Read also: Sbanken took action after customer flight

Slowly but surely

– When do you think we will see the first savings banks that have to give up?

– This is a development that is going slowly but surely. In the last two years, there have been seven to eight fewer savings banks, plus two fewer commercial banks. It is quite obvious that this is higher on the agenda of the boards, not least as a result of increased regulatory requirements. I think we can see four or five mergers a year ahead, Svingen answers.

In his post during the financial day, he also touched on the competitive situation in the Norwegian and Nordic banking sectors.

Here, the Arctic analyst could, among other things, say that the wind has turned for Nordea Norway in the retail market. The major Nordic bank is now taking market shares here at home, in contrast to, for example, Danske Bank

Nordea on the offensive

– Nordea is really on the offensive, but for Danske Bank it is the opposite. Danske Bank was strong from 2016 after they took over the agreement with The academics, but has recently struggled with additional sales to customers.

– On the other hand, we experience that the savings banks, especially the SpareBank 1 banks, have had success with benefit programs in favor of LO. They have succeeded with resale, Svingen told the competent assembly.

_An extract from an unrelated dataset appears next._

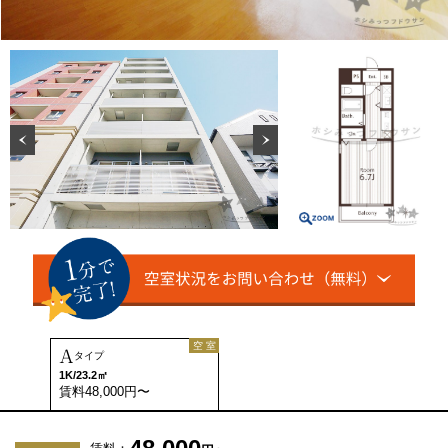
空 室
A
タイプ
1K/23.2㎡
賃料48,000円〜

The bank analyst also predicted that price pressure will continue on mortgages. Margins for banks will fall steadily.

“In addition, good customer satisfaction and good solutions for customers are becoming more and more important,” Svingen said of the banks that will succeed in the future, Svingen told those present.

– More and more demanding to comply with

One of Norway’s smallest savings banks, Rindal Sparebank, confirms the challenge.

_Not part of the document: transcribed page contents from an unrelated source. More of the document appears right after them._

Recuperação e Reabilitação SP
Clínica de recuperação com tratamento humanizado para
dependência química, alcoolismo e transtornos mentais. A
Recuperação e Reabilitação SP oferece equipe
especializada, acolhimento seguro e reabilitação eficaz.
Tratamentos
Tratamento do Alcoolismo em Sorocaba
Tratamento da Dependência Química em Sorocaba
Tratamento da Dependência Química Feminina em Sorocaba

– These are a little tougher times for smaller banks, but we have decent profitability and satisfied customers. That is the most important thing, says Magne Bjørnstad, bank manager at Rindal Sparebank.

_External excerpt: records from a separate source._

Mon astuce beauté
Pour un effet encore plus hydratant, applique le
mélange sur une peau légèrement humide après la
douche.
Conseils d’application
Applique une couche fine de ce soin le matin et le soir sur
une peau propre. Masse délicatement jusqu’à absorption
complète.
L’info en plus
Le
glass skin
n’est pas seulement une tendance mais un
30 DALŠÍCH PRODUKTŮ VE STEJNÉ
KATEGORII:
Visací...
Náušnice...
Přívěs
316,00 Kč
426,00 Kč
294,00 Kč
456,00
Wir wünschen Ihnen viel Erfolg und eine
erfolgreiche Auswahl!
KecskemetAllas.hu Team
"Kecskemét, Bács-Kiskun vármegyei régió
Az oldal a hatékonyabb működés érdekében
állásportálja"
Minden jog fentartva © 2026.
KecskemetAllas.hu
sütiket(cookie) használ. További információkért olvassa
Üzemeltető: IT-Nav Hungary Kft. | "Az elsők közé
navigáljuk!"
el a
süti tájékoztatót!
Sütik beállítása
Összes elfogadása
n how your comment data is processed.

– We are one of the absolute smallest banks, but we have a threat that we will make it. I also do not think it will be such a violent scaling as the analyst suggests, Bjørnstad points out.

Sparebanken thinks it is good to have the Eika alliance.

– We feel that the government requirements are more and more demanding to comply with, but we have the Eika alliance behind us. As a small bank, we depend on having the alliance behind us.

– Especially that with anti-money laundering is difficult to comply with, he adds.

But Bjørnstad feels they have good control and overview.

– It is the advantage of being a small bank, he points out.

The bank, in collaboration with Sunndal Sparebank, has recently joined as owners of two local accounting firms. This will provide a basis for further growth.

– We will definitely compete with the two big banks. We aim to strengthen our position and meet the competition.

Also read: Ingelin changed banks and got interest rates down 0.6 percentage points: – Everyone should bargain, and at least once a year!

– Can be decisive for the little ones

Liv Ulriken, CEO of Sparebank 1 Nord-Norge, also says that the bank is experiencing several regulatory requirements.

– It is cost-driving. It will require several man-years to handle the regulatory, and there are costly man-years. It affects competition and for the smallest banks it can be decisive, says Ulriken to Nettavisen.

The logic is that it will be heavier to carry for a small bank. The small banks probably know that, she adds.

Sparebanken is not worried as of today.

– We see that it is likely that more banks will find together. There are good processes that are often desired by both parties.

Also read: Accuses major banks of interest rate scams: – It is completely wrong!